Выбрать главу

Вот кстати, с Юлией Кантор мы обсуждали этот вопрос — что выстояло в Ленинграде, русское или советское. И мне кажется, мы пришли к выводу, что в огромной степени советское. Потому что старого Ленинграда, имперского Ленинграда после бесчисленных чисток уже не осталось, после высылок в Ленинграде жили уже совершенно не те люди, которые помнили его столицей империи. Поэтому Берггольц — это символ выстоявшего советского.

Чем она отличается, мне кажется, от Ахматовой очень сильно? У Ахматовой везде и всегда, превыше всего, есть чувство своей правоты. У Берггольц этого чувства нет, а у нее есть какая-то, я бы рискнул даже сказать, демонстративная неправота. Она подставляется очень много и намеренно. И этим она бесконечно трогательна. И стихи у нее нарочито корявые, она совершенно не стремится к гладкописи, а у нее есть именно эта фактура грубая, такой пафос абсолютно прямого высказывания.

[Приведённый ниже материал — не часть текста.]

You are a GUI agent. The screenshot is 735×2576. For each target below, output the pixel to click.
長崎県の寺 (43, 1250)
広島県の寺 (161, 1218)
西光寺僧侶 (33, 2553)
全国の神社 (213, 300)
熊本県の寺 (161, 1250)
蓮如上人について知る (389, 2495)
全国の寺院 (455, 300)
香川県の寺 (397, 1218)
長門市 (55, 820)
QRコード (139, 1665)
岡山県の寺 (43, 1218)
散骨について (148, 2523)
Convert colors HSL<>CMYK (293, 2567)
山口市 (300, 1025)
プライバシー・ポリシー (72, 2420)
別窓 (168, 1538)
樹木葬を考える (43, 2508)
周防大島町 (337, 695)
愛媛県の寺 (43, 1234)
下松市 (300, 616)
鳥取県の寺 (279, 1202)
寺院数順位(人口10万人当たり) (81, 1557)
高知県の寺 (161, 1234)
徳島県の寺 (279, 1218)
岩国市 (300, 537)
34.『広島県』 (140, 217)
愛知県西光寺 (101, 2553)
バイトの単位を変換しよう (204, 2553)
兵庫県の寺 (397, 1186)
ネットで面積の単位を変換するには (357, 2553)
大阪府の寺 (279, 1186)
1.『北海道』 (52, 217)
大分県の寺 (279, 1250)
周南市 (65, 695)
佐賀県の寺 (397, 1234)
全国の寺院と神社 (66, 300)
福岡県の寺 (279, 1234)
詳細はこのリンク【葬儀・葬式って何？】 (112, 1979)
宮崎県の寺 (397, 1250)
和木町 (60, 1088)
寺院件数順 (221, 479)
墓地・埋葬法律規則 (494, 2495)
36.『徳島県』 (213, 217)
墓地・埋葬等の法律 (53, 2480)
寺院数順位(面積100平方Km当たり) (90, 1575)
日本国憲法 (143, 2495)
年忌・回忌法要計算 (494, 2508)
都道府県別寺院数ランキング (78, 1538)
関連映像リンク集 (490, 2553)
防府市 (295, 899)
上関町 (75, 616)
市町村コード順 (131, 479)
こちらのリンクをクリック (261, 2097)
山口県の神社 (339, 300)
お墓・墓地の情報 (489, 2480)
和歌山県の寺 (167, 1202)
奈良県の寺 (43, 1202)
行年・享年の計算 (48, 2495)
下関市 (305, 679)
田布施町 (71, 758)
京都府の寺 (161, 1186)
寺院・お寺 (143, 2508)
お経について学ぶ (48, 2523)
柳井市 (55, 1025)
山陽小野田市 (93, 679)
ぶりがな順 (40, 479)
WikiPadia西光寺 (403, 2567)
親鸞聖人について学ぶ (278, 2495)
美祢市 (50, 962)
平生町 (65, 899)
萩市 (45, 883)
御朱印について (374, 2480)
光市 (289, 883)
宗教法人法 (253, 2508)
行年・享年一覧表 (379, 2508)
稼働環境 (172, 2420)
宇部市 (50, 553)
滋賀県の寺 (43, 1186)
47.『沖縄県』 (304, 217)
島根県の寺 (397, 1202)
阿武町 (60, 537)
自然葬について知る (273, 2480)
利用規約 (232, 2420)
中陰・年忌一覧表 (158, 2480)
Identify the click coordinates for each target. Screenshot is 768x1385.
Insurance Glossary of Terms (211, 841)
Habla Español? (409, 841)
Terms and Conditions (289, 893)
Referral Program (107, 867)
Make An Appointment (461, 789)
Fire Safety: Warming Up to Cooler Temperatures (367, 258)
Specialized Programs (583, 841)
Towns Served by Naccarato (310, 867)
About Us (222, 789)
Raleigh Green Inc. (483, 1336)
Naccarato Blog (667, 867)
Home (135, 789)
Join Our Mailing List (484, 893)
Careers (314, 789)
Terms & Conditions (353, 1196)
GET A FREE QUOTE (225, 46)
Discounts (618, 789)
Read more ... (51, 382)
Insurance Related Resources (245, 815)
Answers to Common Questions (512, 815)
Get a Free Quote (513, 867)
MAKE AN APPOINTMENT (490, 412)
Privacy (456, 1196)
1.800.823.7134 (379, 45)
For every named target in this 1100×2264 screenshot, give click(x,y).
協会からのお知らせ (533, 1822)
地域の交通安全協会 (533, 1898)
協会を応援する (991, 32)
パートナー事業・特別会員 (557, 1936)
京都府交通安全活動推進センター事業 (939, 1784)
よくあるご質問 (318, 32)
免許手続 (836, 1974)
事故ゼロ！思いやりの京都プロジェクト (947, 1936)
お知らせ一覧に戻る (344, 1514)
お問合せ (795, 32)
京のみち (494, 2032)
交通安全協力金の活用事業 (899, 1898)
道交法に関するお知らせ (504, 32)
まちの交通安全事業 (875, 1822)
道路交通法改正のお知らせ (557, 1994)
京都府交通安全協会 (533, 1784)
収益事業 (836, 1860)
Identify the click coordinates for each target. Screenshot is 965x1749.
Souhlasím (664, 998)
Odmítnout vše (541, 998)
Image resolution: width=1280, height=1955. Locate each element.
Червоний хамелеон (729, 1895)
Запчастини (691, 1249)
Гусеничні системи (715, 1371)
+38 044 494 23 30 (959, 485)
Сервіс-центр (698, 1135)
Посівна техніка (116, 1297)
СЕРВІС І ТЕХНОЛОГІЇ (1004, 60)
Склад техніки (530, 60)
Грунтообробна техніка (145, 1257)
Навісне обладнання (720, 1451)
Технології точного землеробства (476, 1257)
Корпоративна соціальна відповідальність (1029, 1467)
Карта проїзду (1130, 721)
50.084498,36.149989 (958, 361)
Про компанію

Ее опубликованные ленинградские стихи производили, конечно, очень сильное впечатление, но по-настоящему лучшее свое она не опубликовала и не могла опубликовать при жизни. Ну, она была женой Бориса Корнилова, и Корнилова расстреляли, она отделалась сравнительно небольшим сроком, предварительным по сути дела следствием. Суда не было, ее выпустили во время бериевской оттепели и восстановили в партии. Но тем не менее она написала едва ли не самое сильное стихотворение тридцатых годов, на стадии корректуры его выбросили из ее итоговой книги «Узлы», потому что даже в середине шестидесятых ей это напечатать не удалось.

Нет, не из книжек наших скудных,

Подобья нищенской сумы,

Узнаете о том, как трудно,

Как невозможно жили мы.

Как мы любили — горько, грубо.

Как обманулись мы, любя,

Как на допросах, стиснув зубы,

Мы отрекались от себя.

И в духоте бессонных камер,

Все дни и ночи напролет,

Без слез, разбитыми губами

Шептали: «Родина… Народ»…

И находили оправданья

Жестокой матери своей,

На бесполезное страданье

Пославшей лучших сыновей.

…О, дни позора и печали!

О, неужели даже мы

Тоски людской не исчерпали

В беззвездных топях Колымы?

А те, что вырвались случайно, —

Осуждены еще страшней

На малодушное молчанье,

На недоверие друзей.

И молча, только втайне плача,

Зачем-то жили мы опять, —

Затем, что не могли иначе

Ни жить, ни плакать, ни дышать.

Берггольц самой своей судьбой доказала, что советский проект даже после сталинского реванша продолжал существовать. И вот в чем составляющая этой советскости, в чем советский характер Берггольц? Во-первых, это, конечно, бесконечная работа над собой, бесконечное совершенствование себя, установка на сверхчеловечность и установка на преодоление собственной слабости. Это не мешает ей быть человеком во всех проявлениях, это не мешает ей зависеть от любви, например. Но для Берггольц человек — это именно постоянная работа по преодолению себя. И дневник ее — опыт беспощадно зоркой рефлексии, она все за собой замечает и иногда жестоко себя ненавидит.

Она потеряла двух дочерей, потеряла двух мужей. Первый муж Корнилов, с которым она рассталась довольно рано, расстрелян, второй, Николай Молчанов, филолог, главная любовь ее жизни, погиб в блокаду. И вот Берггольц, конечно, мучительно презирает себя за то, что после смерти второго мужа позволила себе увлечься Юрой, Георгием Макогоненко, и хочет ему нравиться, как она пишет. Вот во время блокады разворачивается этот удивительный роман.

Дело в том, что для Берггольц, которая всю жизнь люто себя ненавидит, и постоянно ругает, и в дневниках это отражено, для Берггольц тем не менее во время блокады, во время всеобщей лжи именно вот эта правда ее запретного чувства становится очень важной, становится каким-то, рискну сказать, нравственным камертоном. Именно поэтому она все пытки и травли пережила, потому что она вот это человеческое каким-то образом в себе сохранила. Она его стыдилась страшно, но она в Ленинграде умудрялась быть человеком. Она умудрялась любить, она умудрялась с невероятной непосредственностью в своих дневниках ругать начальство, которое до этого допустило — и утрата Крыма, и утрата почти всего юга, и то, что дошли до Ленинграда, и до Сталинграда — этого она не прощает, конечно. Но на этом фоне она продолжает бороться отчаянно за свое женское счастье, за свою женскую реализацию. И, может быть, это и позволило ей как-то остаться и состояться.